Tratar de entender al enemigo, ponerse en sus zapatos, saber que el enemigo siempre actúa pensando que está haciendo lo correcto, que él también tiene una idea de la paz. Y, miren lo complejo, amar al enemigo, poner la otra mejilla (que no es un tema de subyugación, es un asunto de autonomía. Y como diría Borges: “A quien te hiere en la mejilla derecha, puedes volverle la otra, siempre que no te mueva el temor”) y hasta dar la vida por él.

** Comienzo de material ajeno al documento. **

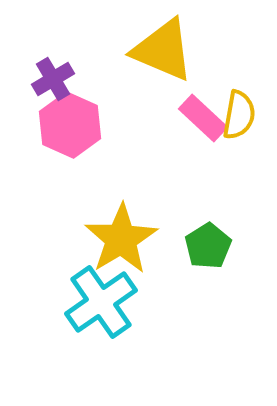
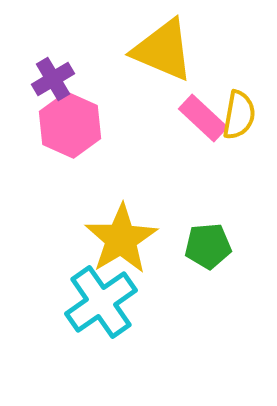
green pentagon: rotated 27 degrees clockwise
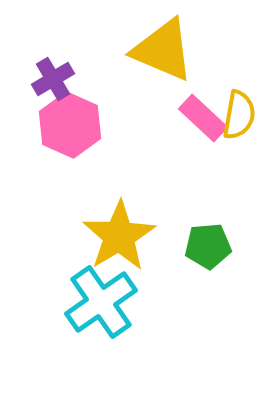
yellow star: moved 2 px left, 3 px up
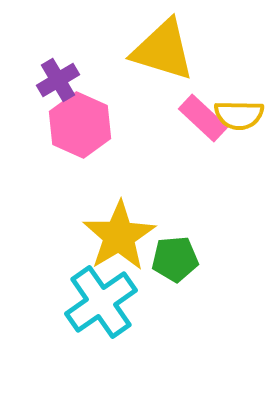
yellow triangle: rotated 6 degrees counterclockwise
purple cross: moved 5 px right, 1 px down
yellow semicircle: rotated 81 degrees clockwise
pink hexagon: moved 10 px right
green pentagon: moved 33 px left, 13 px down
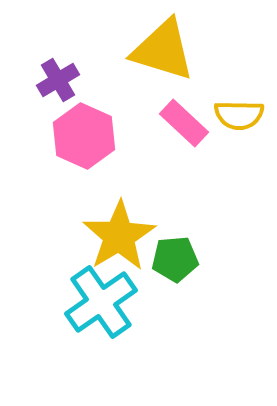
pink rectangle: moved 19 px left, 5 px down
pink hexagon: moved 4 px right, 11 px down
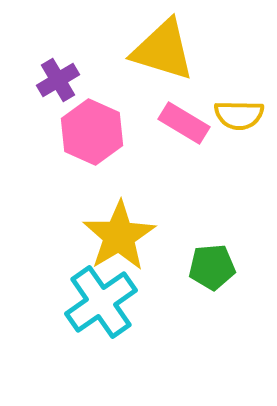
pink rectangle: rotated 12 degrees counterclockwise
pink hexagon: moved 8 px right, 4 px up
green pentagon: moved 37 px right, 8 px down
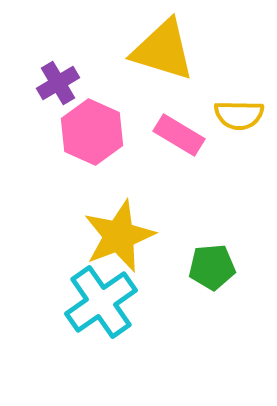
purple cross: moved 3 px down
pink rectangle: moved 5 px left, 12 px down
yellow star: rotated 10 degrees clockwise
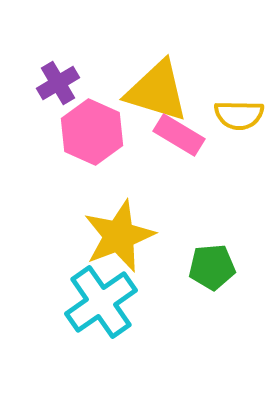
yellow triangle: moved 6 px left, 41 px down
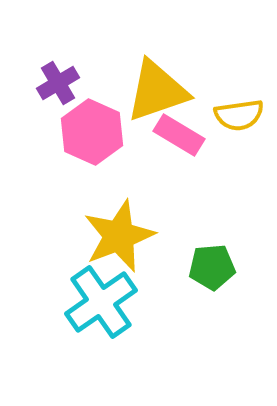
yellow triangle: rotated 36 degrees counterclockwise
yellow semicircle: rotated 9 degrees counterclockwise
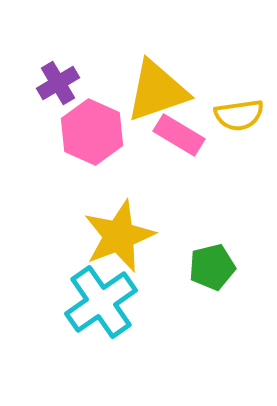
green pentagon: rotated 9 degrees counterclockwise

En estos días volví a recordar la forma en que, según nos contaba Jaime Garzón, los Wayúu tradujeron el Artículo 11 de nuestra constitución (ese de: el derecho a la vida es inviolable). Dijeron así: «Nadie podrá llevar por encima de su corazón a nadie, ni hacerle mal en su persona, aunque piense y diga diferente»: Si solo y tan solo ponemos en práctica este consejo de nuestros hermanos mayores, estaremos listos para pedir perdón y celebrar el fin de la guerra.
Colofón: En esta dinámica, también les pediría perdón a muchos expresidentes y a los partidos políticos que representan. En especial, le pediría perdón al sexagenario Uribe Vélez, a quien en vano he culpado de todos los males de mi nación. Vamos a ver si él es capaz de perdonar y perdonarse, antes que Dios y la Patria se lo demanden.
*Las historias de Carmen hacen parte de la Crónica: “Violencia en paralelo” de las periodistas Laura Franco y Natalia Duque.